=== Section Start ===

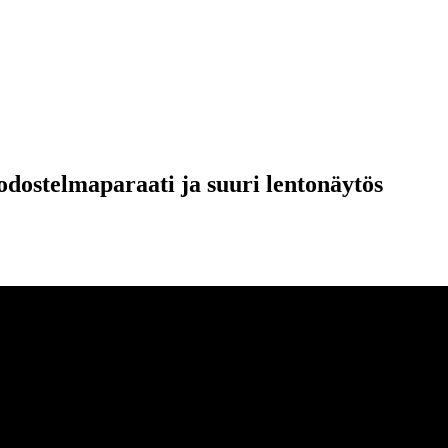
dostelmaparaati ja suuri lentonäytös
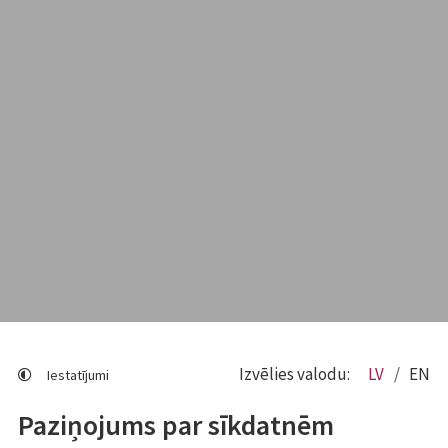
Izvēlies valodu:
LV
EN
Iestatījumi
Paziņojums par sīkdatnēm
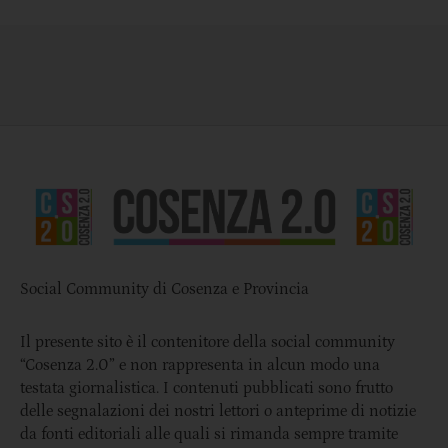
Social Community di Cosenza e Provincia
Il presente sito è il contenitore della social community
“Cosenza 2.0” e non rappresenta in alcun modo una
testata giornalistica. I contenuti pubblicati sono frutto
delle segnalazioni dei nostri lettori o anteprime di notizie
da fonti editoriali alle quali si rimanda sempre tramite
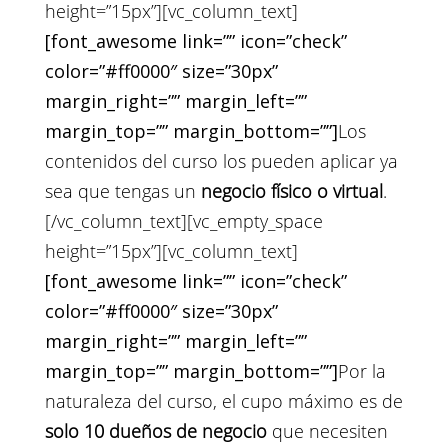
height=”15px”][vc_column_text]
[font_awesome link=”” icon=”check”
color=”#ff0000″ size=”30px”
margin_right=”” margin_left=””
margin_top=”” margin_bottom=””]
Los
contenidos del curso los pueden aplicar ya
sea que tengas un
negocio físico o virtual
.
[/vc_column_text][vc_empty_space
height=”15px”][vc_column_text]
[font_awesome link=”” icon=”check”
color=”#ff0000″ size=”30px”
margin_right=”” margin_left=””
margin_top=”” margin_bottom=””]
Por la
naturaleza del curso, el cupo máximo es de
solo 10 dueños de negocio
que necesiten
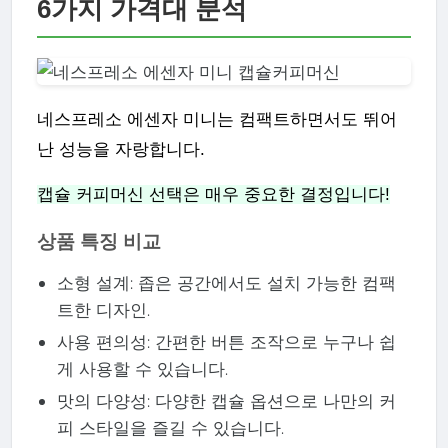
6가지 가격대 분석
네스프레소 에센자 미니는 컴팩트하면서도 뛰어
난 성능을 자랑합니다.
캡슐 커피머신 선택은 매우 중요한 결정입니다!
상품 특징 비교
소형 설계: 좁은 공간에서도 설치 가능한 컴팩
트한 디자인.
사용 편의성: 간편한 버튼 조작으로 누구나 쉽
게 사용할 수 있습니다.
맛의 다양성: 다양한 캡슐 옵션으로 나만의 커
피 스타일을 즐길 수 있습니다.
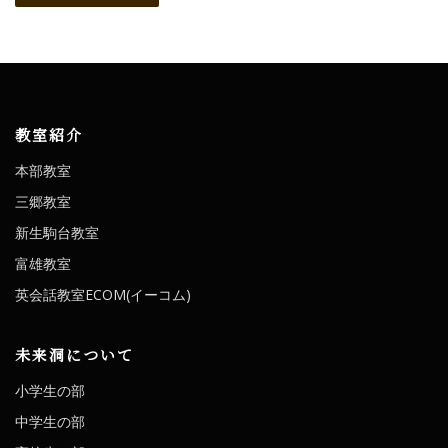
教室紹介
本部教室
三郷教室
新生駒台教室
富雄教室
英会話教室ECOM(イーコム)
未来洞について
小学生の部
中学生の部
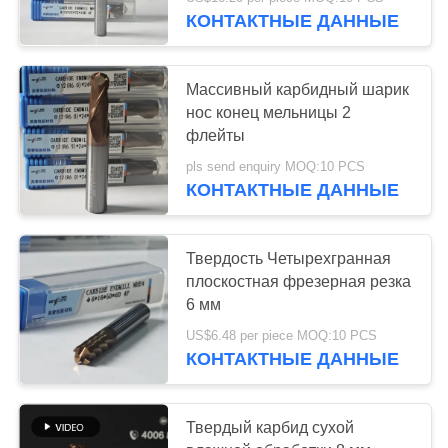
ЗАВОДУ
КОНТАКТНЫЕ ДАННЫЕ
КАТАЛОГИ
30
Массивный карбидный шарик
нос конец мельницы 2
Вставки CNC
СВЯЖИТЕСЬ
флейты
С
филируя
pls send enquiry MOQ:10 PCS
КОНТАКТНЫЕ ДАННЫЕ
НАМИ
НОВОСТИ
Твердость Четырехгранная
плоскостная фрезерная резка
30
6 мм
ЗАПРОСИТЕ
CNC калибруя
US$6.48 per piece MOQ:10 PCS
ЦИТАТУ
КОНТАКТНЫЕ ДАННЫЕ
вставки
КАРТА
Твердый карбид сухой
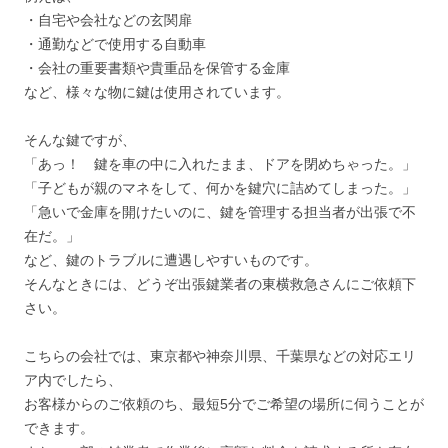
・自宅や会社などの玄関扉
・通勤などで使用する自動車
・会社の重要書類や貴重品を保管する金庫
など、様々な物に鍵は使用されています。
そんな鍵ですが、
「あっ！ 鍵を車の中に入れたまま、ドアを閉めちゃった。」
「子どもが親のマネをして、何かを鍵穴に詰めてしまった。」
「急いで金庫を開けたいのに、鍵を管理する担当者が出張で不
在だ。」
など、鍵のトラブルに遭遇しやすいものです。
そんなときには、どうぞ出張鍵業者の東横救急さんにご依頼下
さい。
こちらの会社では、東京都や神奈川県、千葉県などの対応エリ
ア内でしたら、
お客様からのご依頼のち、最短5分でご希望の場所に伺うことが
できます。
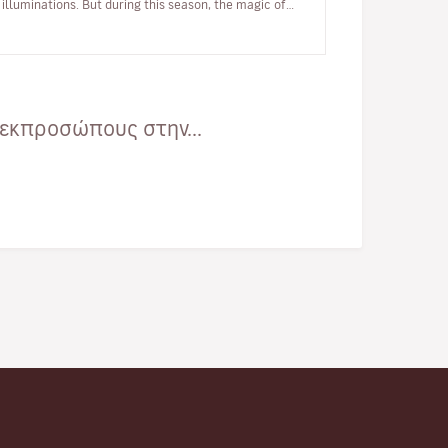
illuminations. But during this season, the magic of
Christmas is to be found…
εκπροσώπους στην...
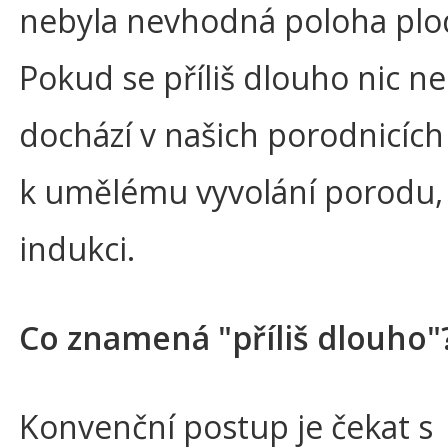
nebyla nevhodná poloha plo
Pokud se příliš dlouho nic ne
dochází v našich porodnicích
k umělému vyvolání porodu, 
indukci.
Co znamená "příliš dlouho"
Konvenční postup je čekat s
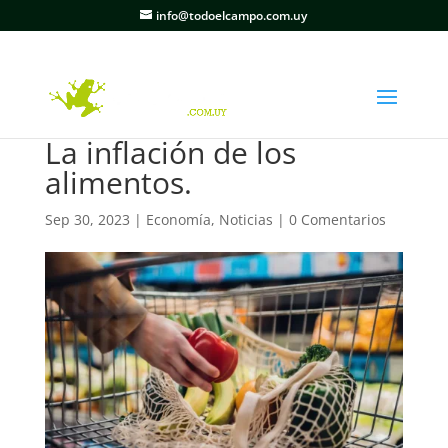
info@todoelcampo.com.uy
La inflación de los
alimentos.
Sep 30, 2023
|
Economía
,
Noticias
|
0 Comentarios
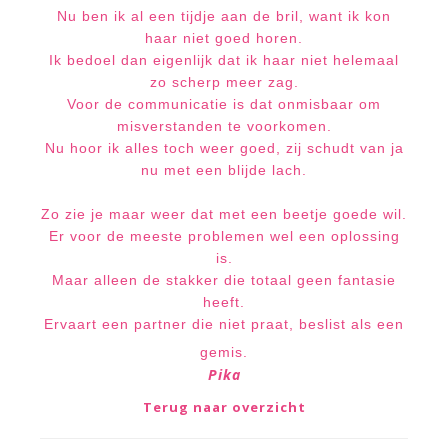
Nu ben ik al een tijdje aan de bril, want ik kon
haar niet goed horen.
Ik bedoel dan eigenlijk dat ik haar niet helemaal
zo scherp meer zag.
Voor de communicatie is dat onmisbaar om
misverstanden te voorkomen.
Nu hoor ik alles toch weer goed, zij schudt van ja
nu met een blijde lach.
Zo zie je maar weer dat met een beetje goede wil.
Er voor de meeste problemen wel een oplossing
is.
Maar alleen de stakker die totaal geen fantasie
heeft.
Ervaart een partner die niet praat, beslist als een
gemis.
Pika
Terug naar overzicht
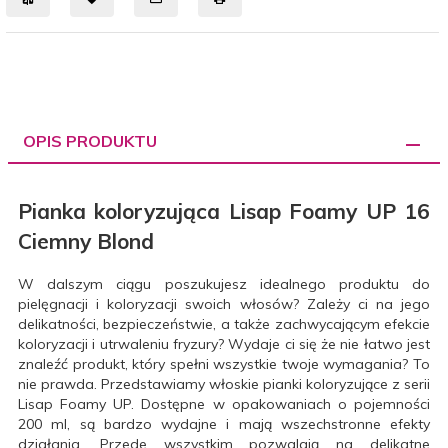
OPIS PRODUKTU
Pianka koloryzująca
Lisap
Foamy
UP 16
Ciemny Blond
W dalszym ciągu poszukujesz idealnego produktu do
pielęgnacji i koloryzacji swoich włosów?
Zależy ci na jego
delikatności, bezpieczeństwie, a także zachwycającym efekcie
koloryzacji i utrwaleniu fryzury?
Wydaje ci
się że
nie łatwo jest
znaleźć produkt, który spełni wszystkie twoje wymagania?
To
nie prawda. Przedstawiamy włoskie pianki koloryzujące z serii
Lisap
Foamy
UP.
Dostępne w opakowaniach o pojemności
200 ml, są bardzo wydajne i mają wszechstronne efekty
działania.
Przede wszystkim pozwalają na delikatne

=== Section End ===

▶ **GOAL OF THE EXERCISE**:
Each line of the data in which the string "koloryzacji" appears needs to be copied.

▶ **SOLUTION TO THE PROBLEM**:
pielęgnacji i koloryzacji swoich włosów?
koloryzacji i utrwaleniu fryzury?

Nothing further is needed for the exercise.